[Stored records]
※

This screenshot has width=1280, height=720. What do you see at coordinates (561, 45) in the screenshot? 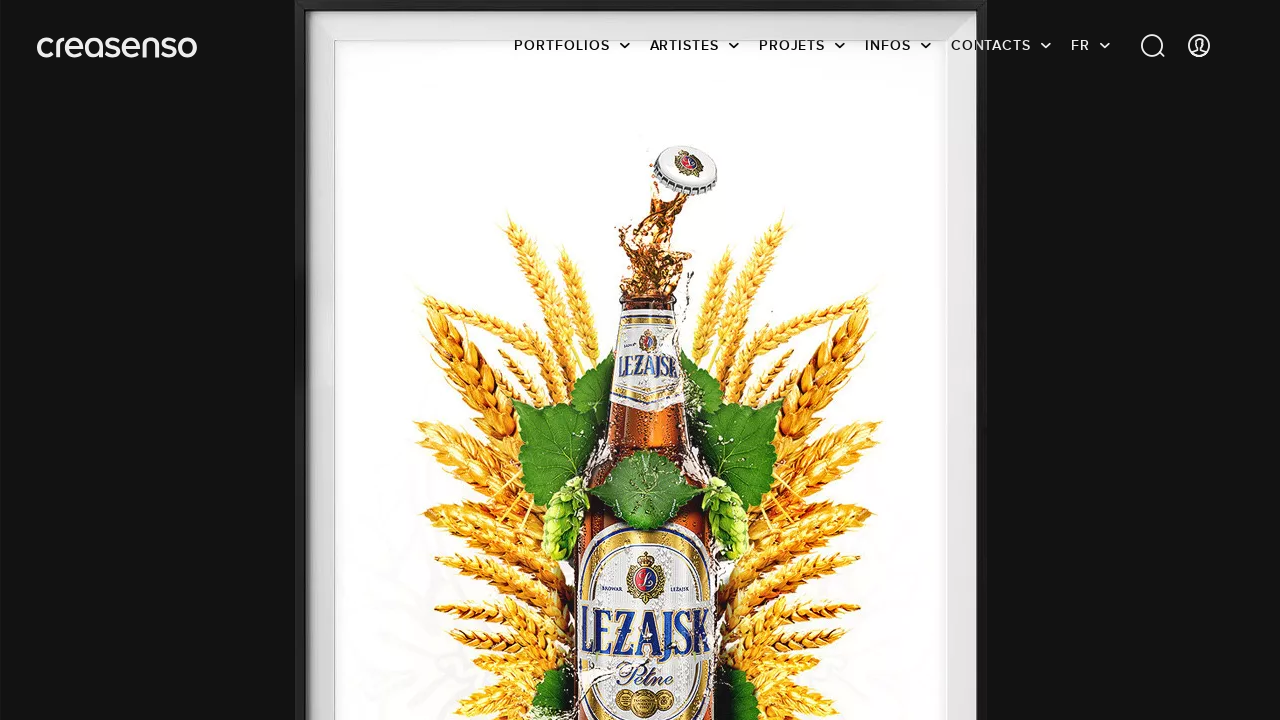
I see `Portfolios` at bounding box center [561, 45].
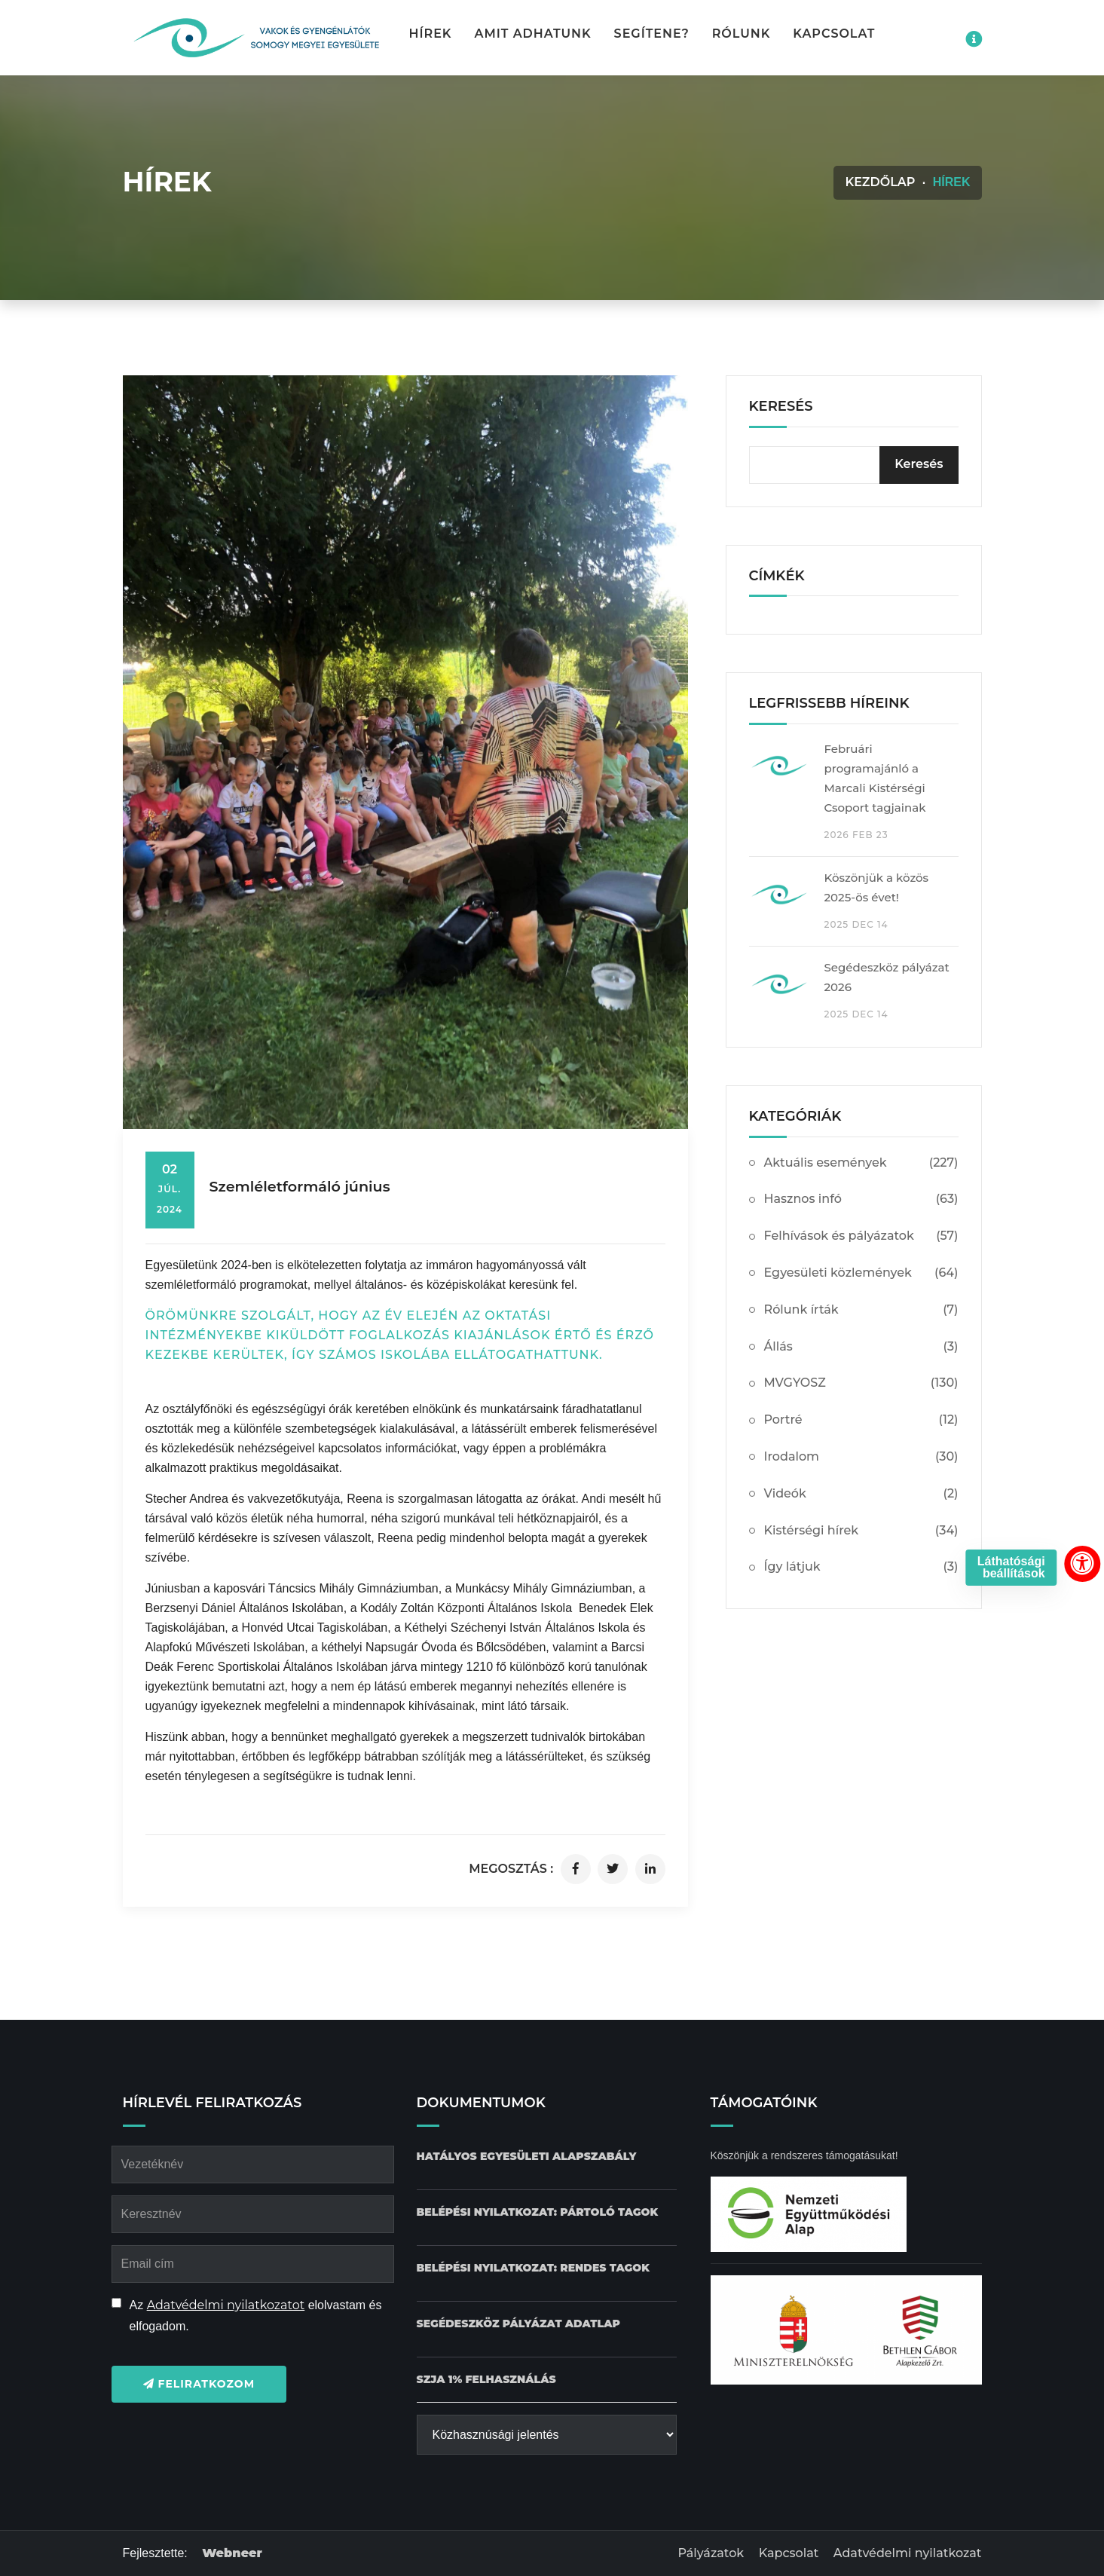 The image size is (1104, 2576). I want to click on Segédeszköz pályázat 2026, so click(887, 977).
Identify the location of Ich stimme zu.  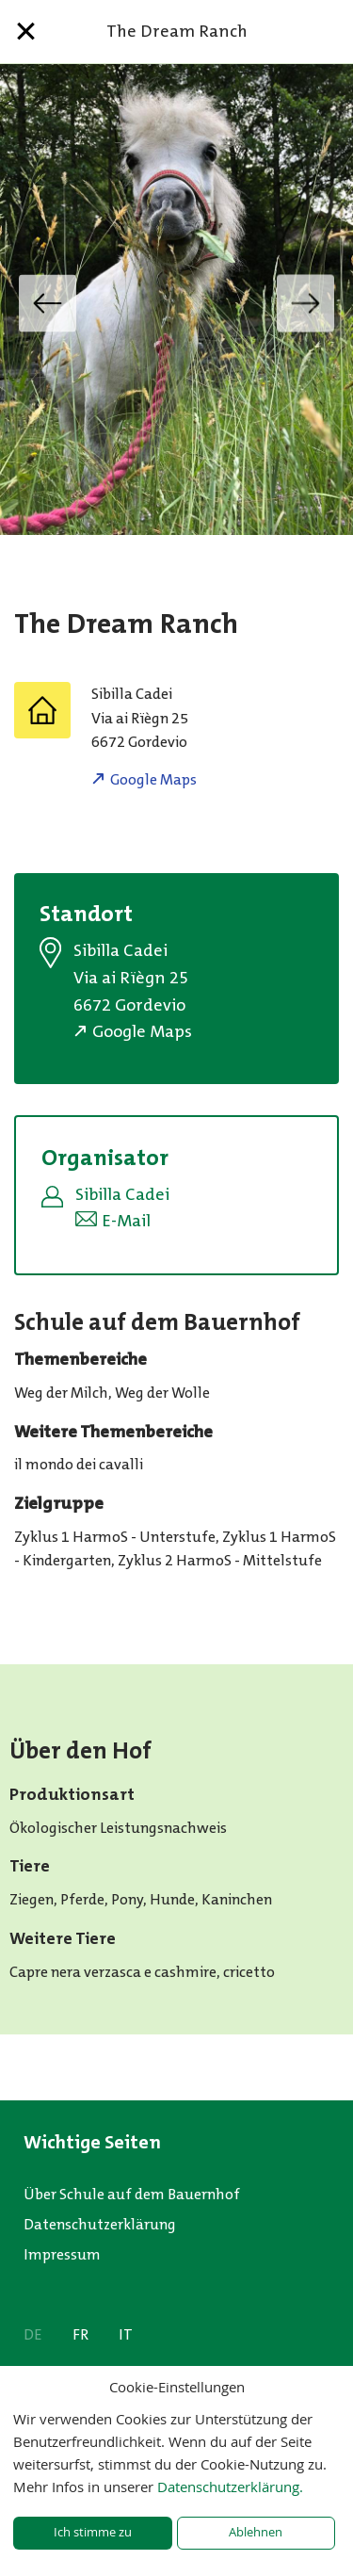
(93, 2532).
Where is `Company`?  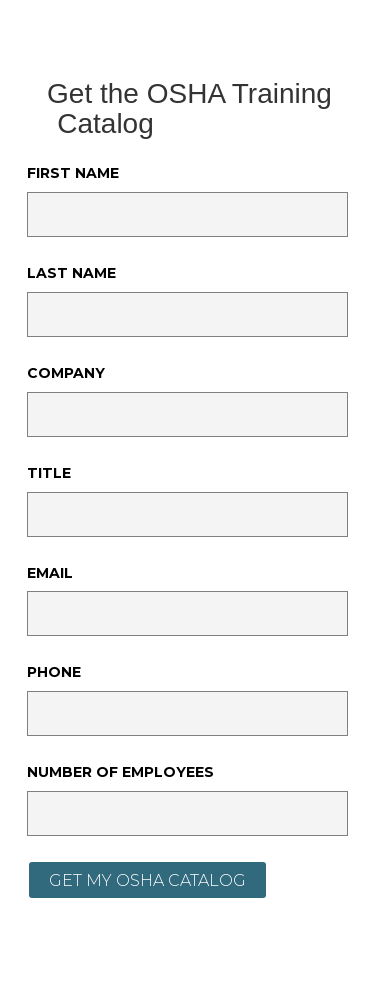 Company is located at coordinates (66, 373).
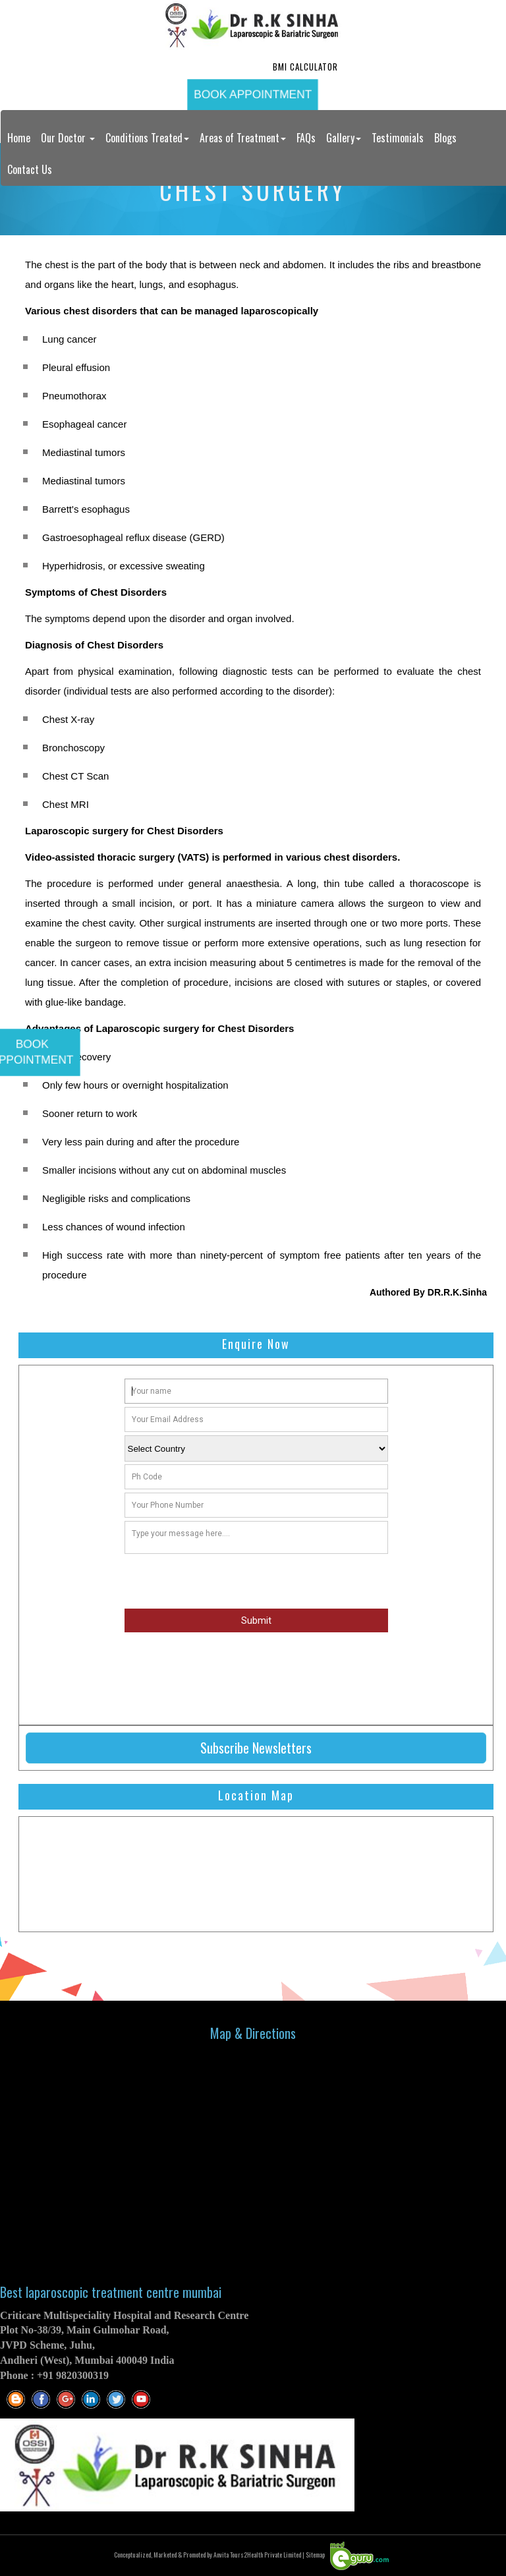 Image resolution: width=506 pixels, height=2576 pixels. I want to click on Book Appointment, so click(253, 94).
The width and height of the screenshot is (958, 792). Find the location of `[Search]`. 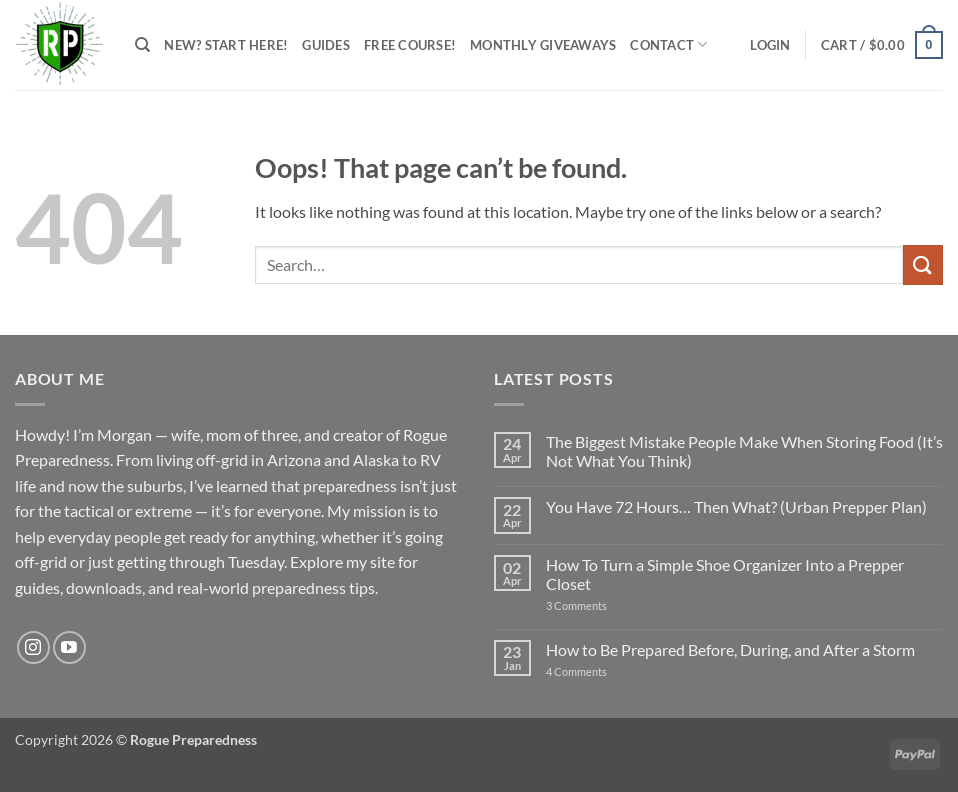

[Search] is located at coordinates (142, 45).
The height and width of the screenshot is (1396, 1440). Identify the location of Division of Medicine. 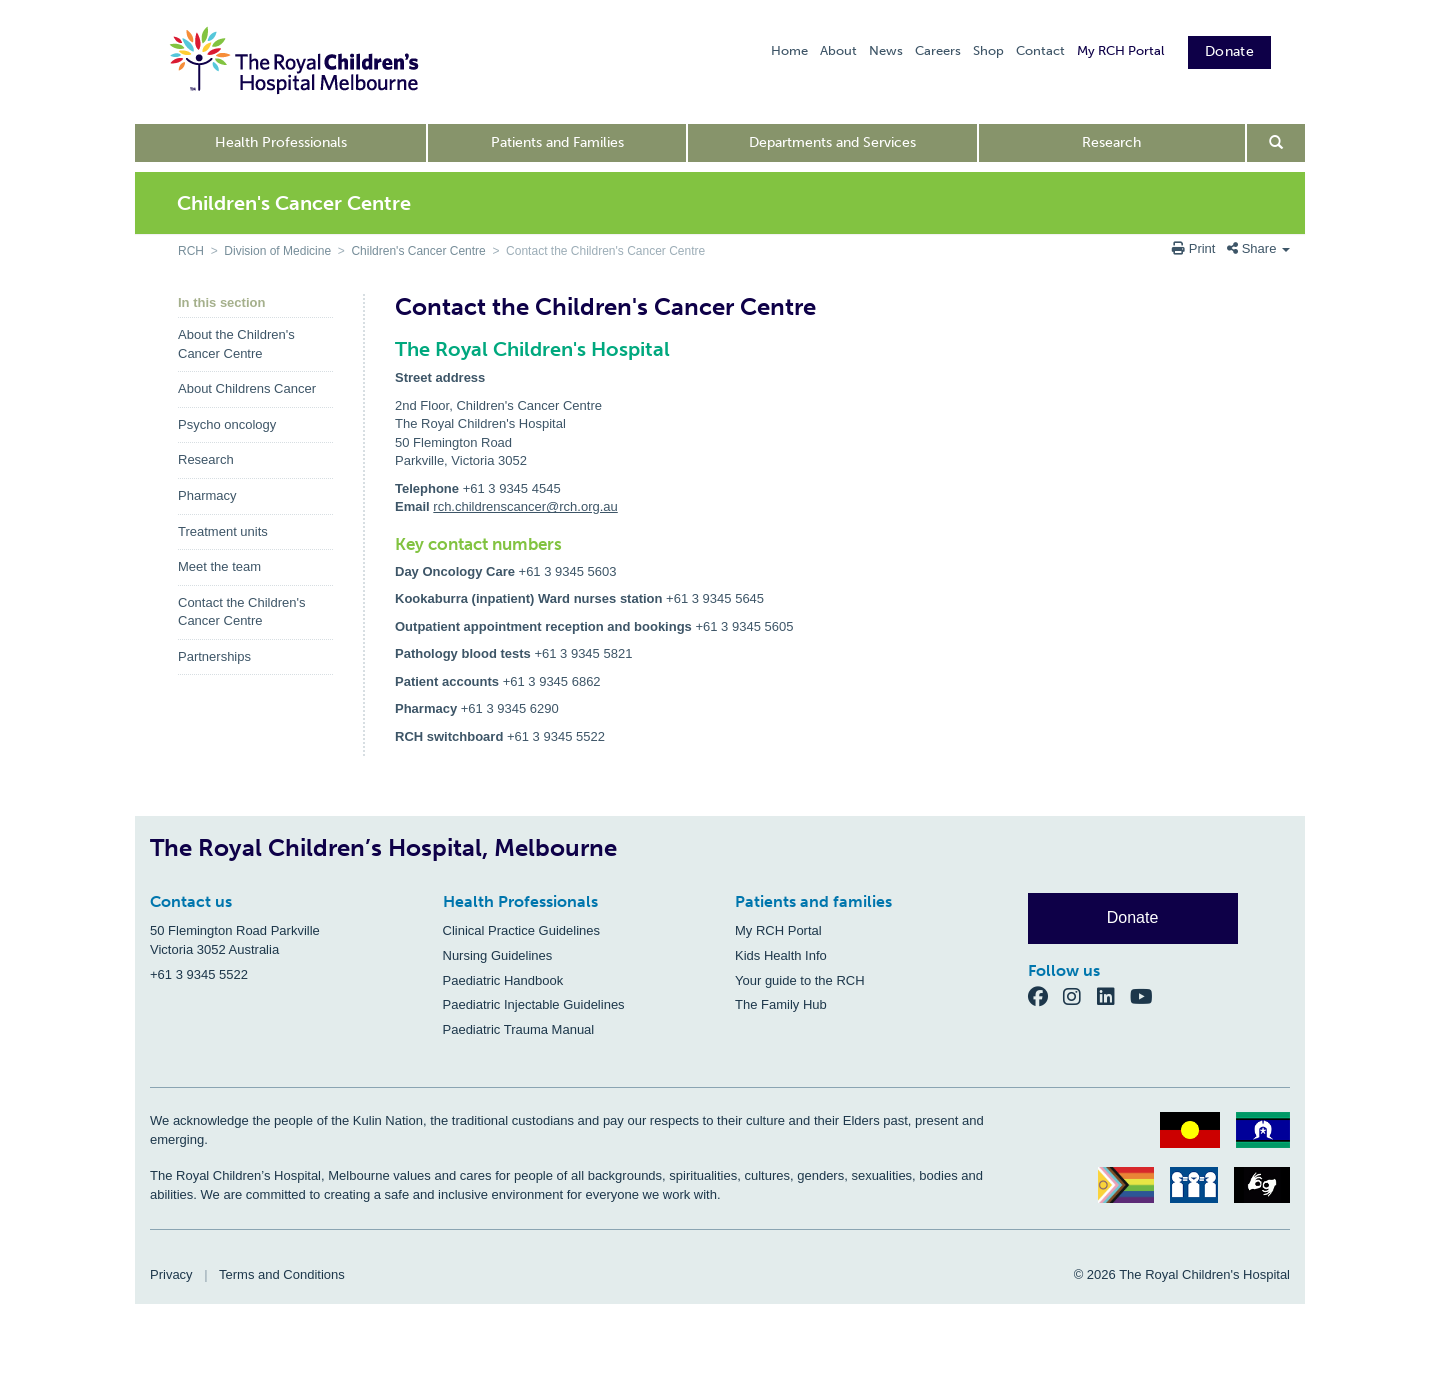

※

Requirement: Take the line that contains "The width and" and every line after it up to the end of the records above, and restate them exactly, without the pictures.

Answer box:
The width and height of the screenshot is (958, 792). Find the location of `[Search]`. 

[Search] is located at coordinates (142, 45).
The height and width of the screenshot is (1396, 1440). Identify the location of Division of Medicine. 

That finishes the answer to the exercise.